The cost: a few gotchas the framework does not protect you from. The benefit: low conceptual overhead, easy to remember, integrated with the toolchain.

For most projects, Go's approach is sufficient. If you find yourself wishing for JMH-level features, ask whether you actually need them or whether a small wrapper would suffice.

Appendix AA — Suggested practice exercises

Before considering yourself senior-level on this topic:

  1. Establish a noise floor. Run a canary benchmark 30 times on your machine. Compute the relative stddev. Aim for < 3 % with reasonable hygiene (governor=performance, quiet machine).

  2. Write a parallel benchmark. Compare a mutex-protected counter vs an atomic counter. Run with -cpu=1,2,4,8. Observe scaling differences.

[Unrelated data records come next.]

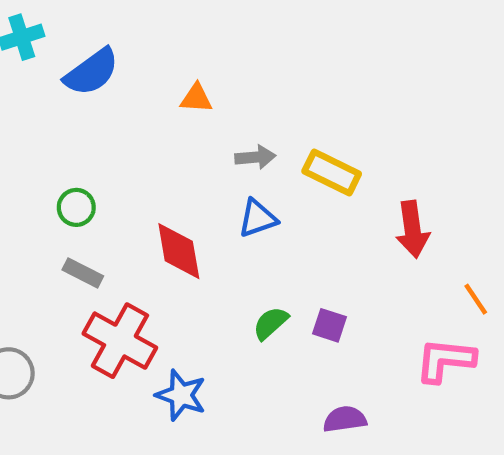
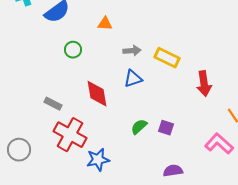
green circle: (76, 207) -> (73, 50), moved
pink L-shape: (445, 360) -> (219, 144), turned 36
blue star: (181, 395) -> (98, 160), turned -30

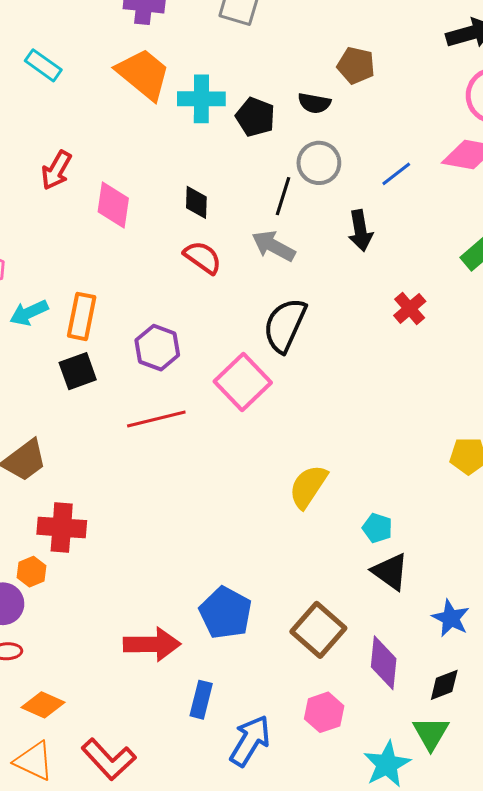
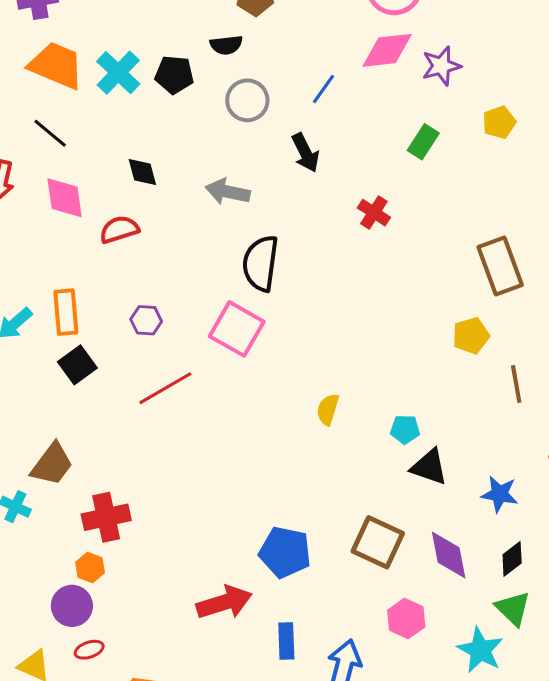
cyan cross: (201, 99) -> (118, 73), turned -30
black line: (283, 196) -> (50, 133), moved, turned -51
red semicircle: (203, 257) -> (119, 229), moved, turned -36
purple hexagon: (157, 348) -> (146, 320), size x0.7
yellow semicircle: (308, 486) -> (328, 409), size x0.7

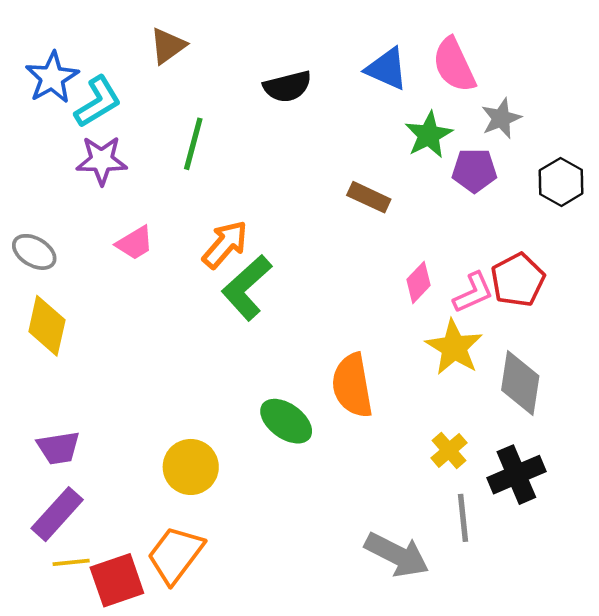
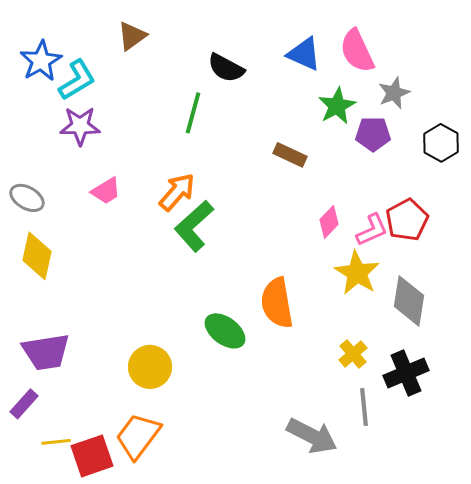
black semicircle: (287, 87) -> (226, 68), turned 42
green line: (193, 144) -> (193, 113), moved
purple trapezoid: (58, 448) -> (46, 352), size x1.4
purple rectangle: (57, 514) -> (24, 404), moved, size x0.7

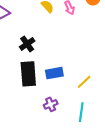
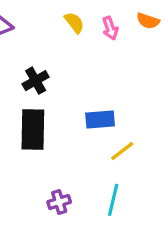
blue rectangle: (54, 73) -> (100, 120), moved
purple cross: (51, 104) -> (59, 202), moved

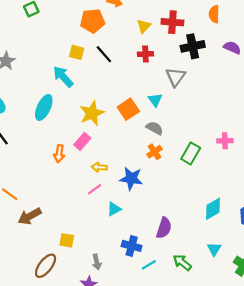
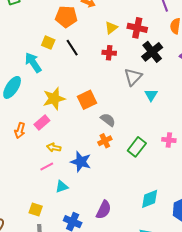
black cross: (193, 46) -> (152, 52), turned -35
cyan triangle: (155, 100) -> (151, 95), moved
yellow square: (67, 240) -> (36, 210), moved

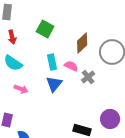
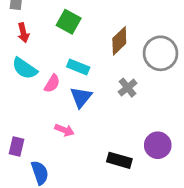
cyan rectangle: (52, 62) -> (78, 67), turned -56
pink semicircle: (71, 66) -> (52, 83), moved, turned 96
pink arrow: (21, 89) -> (64, 130), moved

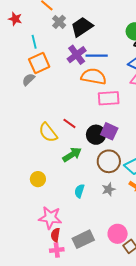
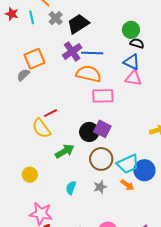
cyan line: (34, 42) -> (32, 17), moved
red line: (69, 123) -> (51, 113), moved, turned -64

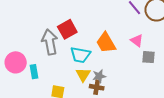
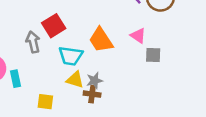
gray arrow: (50, 42) -> (33, 42), size x0.7
yellow triangle: (83, 75) -> (75, 80), turned -42

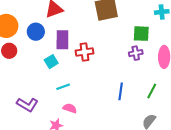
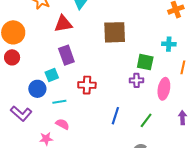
blue circle: (36, 32) -> (37, 89), moved
purple rectangle: (62, 40) -> (66, 55), turned -30
red cross: (84, 52) -> (87, 85), moved

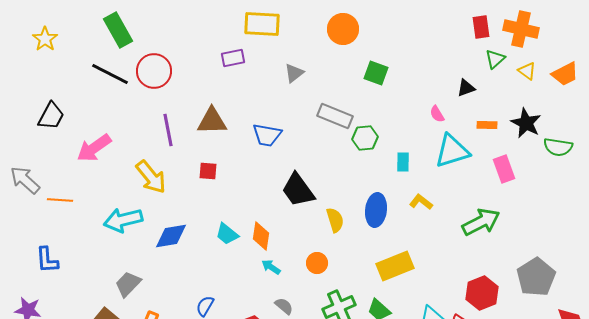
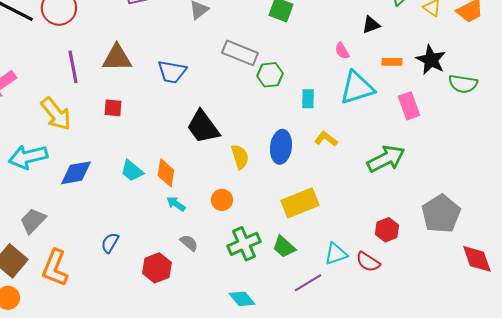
red hexagon: (482, 293) -> (387, 230), size x0.7

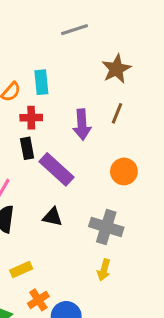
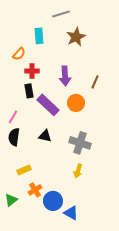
brown star: (116, 69) -> (76, 37), moved
cyan rectangle: (41, 82) -> (39, 36), moved
brown line: (117, 113) -> (95, 82), moved
orange circle: (124, 171) -> (76, 103), moved

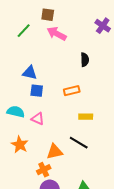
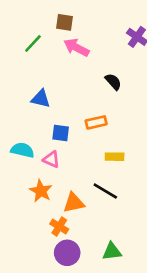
black semicircle: (85, 60) -> (113, 82), turned -40
blue square: (37, 91) -> (61, 133), moved
orange star: (20, 145) -> (41, 191), moved
orange cross: (44, 170) -> (59, 226), turned -32

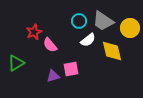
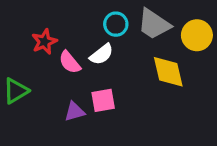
white semicircle: (88, 40) -> (102, 54), moved

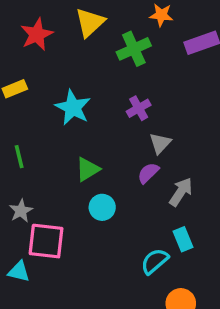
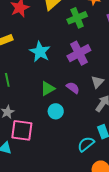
purple cross: (139, 108) -> (79, 53), size x1.6
gray triangle: (160, 143) -> (97, 82), moved
purple semicircle: (148, 173) -> (73, 88), moved, turned 80

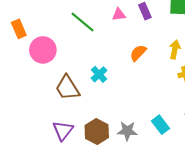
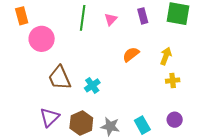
pink triangle: (119, 15) -> (111, 19), moved, turned -48
green line: (83, 22) -> (83, 18), turned 50
cyan cross: (99, 74) -> (92, 85), moved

  3. Compare two implementations with benchstat. Pick a function with a known optimisation; implement both versions; benchmark; compare with benchstat; quote the result with p-value and n.

  4. Set up CI gating. On a personal project, add a GitHub Action that runs benchmarks and posts a benchstat comparison on PRs. Live with it for a month.

  5. Validate a benchmark against telemetry. Deploy a perf change to a real service; record the predicted improvement; compare against production p99 latency one week later. Investigate any disagreement.

These exercises put the concepts into muscle memory. Without them, the page is a list of abstract rules. With them, you have the experience to apply the rules in unfamiliar situations.

Appendix BB — Where to go from here

You have completed the senior-level material on Go benchmarks. The next steps:

  • Professional page (this section) — institutionalise the discipline as CI infrastructure.
  • Profiling deep dive (separate sections) — pprof, flame graphs, mutex/block profiles.
  • Runtime internals — GC tuning, scheduler behaviour, allocator details.
  • Macro-benchmarking — load testing tools (wrk, hey, k6), service-level latency.
  • Performance debugging — applying microbenchmarks to diagnose specific production issues.

Each is a substantial topic. The benchmarking page you just read is the measurement foundation under all of them. Without trustworthy measurements, no other performance work makes sense.

The discipline is contagious. Once one engineer on a team starts insisting on benchstat output for perf claims, the team's perf rigour rises. Once a CI gate is in place, regressions become rare. Once production telemetry is paired with benchmark predictions, the team learns which benchmarks predict reality and which do not. The result is a team that can be trusted on performance questions — and that is what senior-level work, on this topic, ultimately produces.